In the early days of prediction, 

- transistors were scarce enough that the same structure was used for both training and prediction. 
There may still be cases where this works well, but you’ll notice with a lot of Apple predictors (not just 
branch prediction) that one structure is used for training, a different separate structure for generating 
predictions. 


- people were somewhat fast and loose about the exact details of how predictors were updated. But 
prediction is now sufficiently accurate that you really don’t want to pollute your predictor training with 
incorrect data. This has two consequences. 

One is that you don’t want irrelevant code (most obviously interrupts) being allowed to feed data into 
your predictors. 

The second is that you don’t want to train your predictors on speculative instruction streams. 

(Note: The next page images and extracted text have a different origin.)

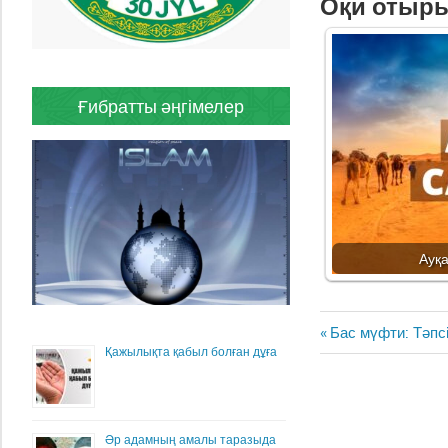
Оқи отыр
Ғибратты әңгімелер
Ауқ
Жазба
Previous
Бас мүфти: Тәпс
навигациясы
Қажылықта қабыл болған дұға
Post:
Әр адамның амалы таразыда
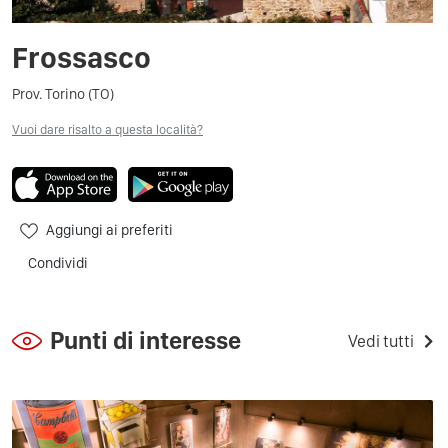
Frossasco
Prov. Torino (TO)
Vuoi dare risalto a questa località?
Aggiungi ai preferiti
Condividi
Punti di interesse
Vedi tutti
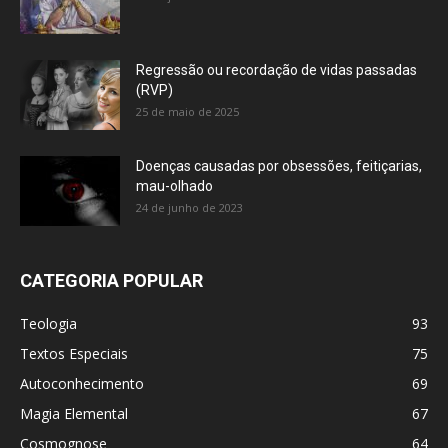
Regressão ou recordação de vidas passadas
(RVP)
25 de maio de 2025
Doenças causadas por obsessões, feitiçarias,
mau-olhado
24 de junho de 2023
CATEGORIA POPULAR
Teologia
93
Textos Especiais
75
Autoconhecimento
69
Magia Elemental
67
Cosmognose
64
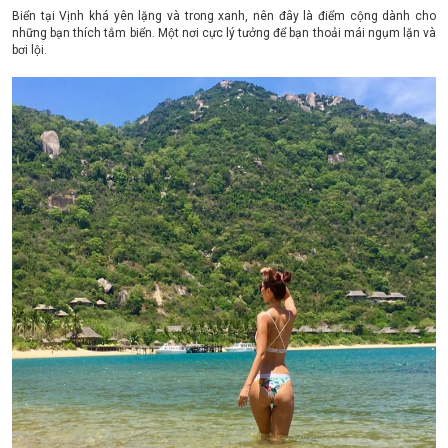
Biển tại Vịnh khá yên lặng và trong xanh, nên đây là điểm cộng dành cho
những bạn thích tắm biển. Một nơi cực lý tưởng để bạn thoải mái ngụm lặn và
bơi lội.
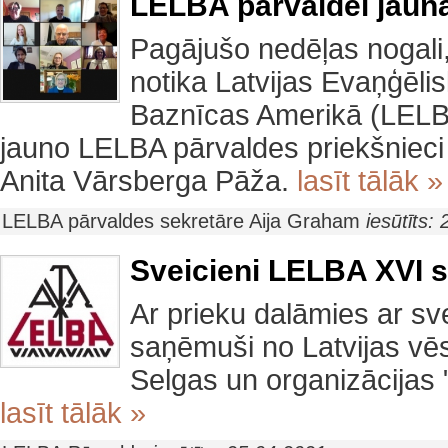
LELBA pārvaldei jaun
Pagājušo nedēļas nogali, 
notika Latvijas Evaņģēlis
Baznīcas Amerikā (LELBA
jauno LELBA pārvaldes priekšnieci 
Anita Vārsberga Pāža.
lasīt tālāk »
LELBA pārvaldes sekretāre Aija Graham
iesūtīts:
Sveicieni LELBA XVI s
Ar prieku dalāmies ar s
saņēmuši no Latvijas vē
Selgas un organizācijas
lasīt tālāk »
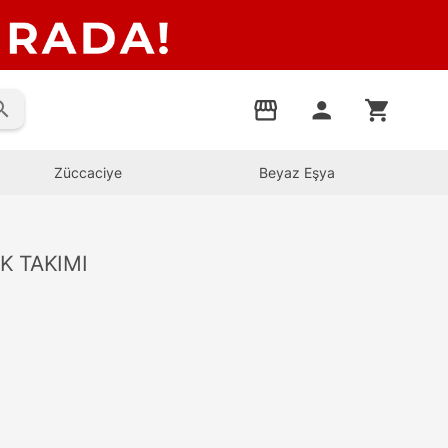
rch
storefront
person
shopping_cart
Züccaciye
Beyaz Eşya
K TAKIMI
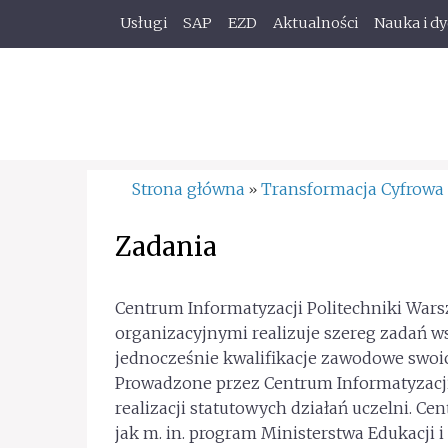
Usługi
SAP
EZD
Aktualności
Nauka i d
Strona główna
Transformacja Cyfrowa
»
Zadania
Centrum Informatyzacji Politechniki War
organizacyjnymi realizuje szereg zadań w
jednocześnie kwalifikacje zawodowe swoic
Prowadzone przez Centrum Informatyzacji
realizacji statutowych działań uczelni. Ce
jak m. in. program Ministerstwa Edukacji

This leads to a tension. On the one hand, you want every successive branch in the speculative stream to 
inform your prediction, because that is recent data that carries a lot of useful information about subse- 
quent branches. But you don’t want that same data locked forever in your long-term prediction data. 
So the best predictors have a somewhat complicated structure (both storage and training) because 
they want to maintain one set of data that’s informing predictions, but is provisional, along with a 
second set of long term data that’s absolutely accurate, and they want to use both of these optimally. 


- how do we handle context switching? Traditionally this has just been ignored, with an expectation 
that, sure, after you context switch things will such for a while until the predictor is retrained. Again, 
good enough for the old days, not acceptable if you want the best performance possible. 

So how can one do better? I’ll suggest three options | think are viable, and later we’ll see what Apple 
does. 

+ The (apparently) simple option is you just swap the branch predictor data every time there is a con- 
text switch. Add some appropriate instructions, get the OS to call them. Sure, it will work, but it suffers 
from the problem that there is no natural path from the branch predictor SRAMs to the rest of the 
machine. You have to add ways to extract, then replace this information and those paths have no value 
beyond context switching. 

+ You could somehow tag every branch prediction entry with an ASID. When the predictor is referenced, 
we see if the ASID matches our current ASID. If so, we trust the predictor, if not we reset it to neutral. We 
would expect that in any given time slice, only a few branch prediction storage slots are used by a 
particular executable, so that, for the most part, at any given time the branch predictor holds relevant 
predictions (being used by the current app) plus predictions used by the last few apps, and if any of 
those apps are re-scheduled on this core, they’ll be able to reuse those predictions. This should be 
familiar as the way many TLBs work (with an explicit ASID tag for each TLB entry) and it’s also of course 
the way any physically addressed cache (ie pretty much all of them in machines of real interest) work, 
with the ASID being effectively embedded in the virtual-to-real translation. 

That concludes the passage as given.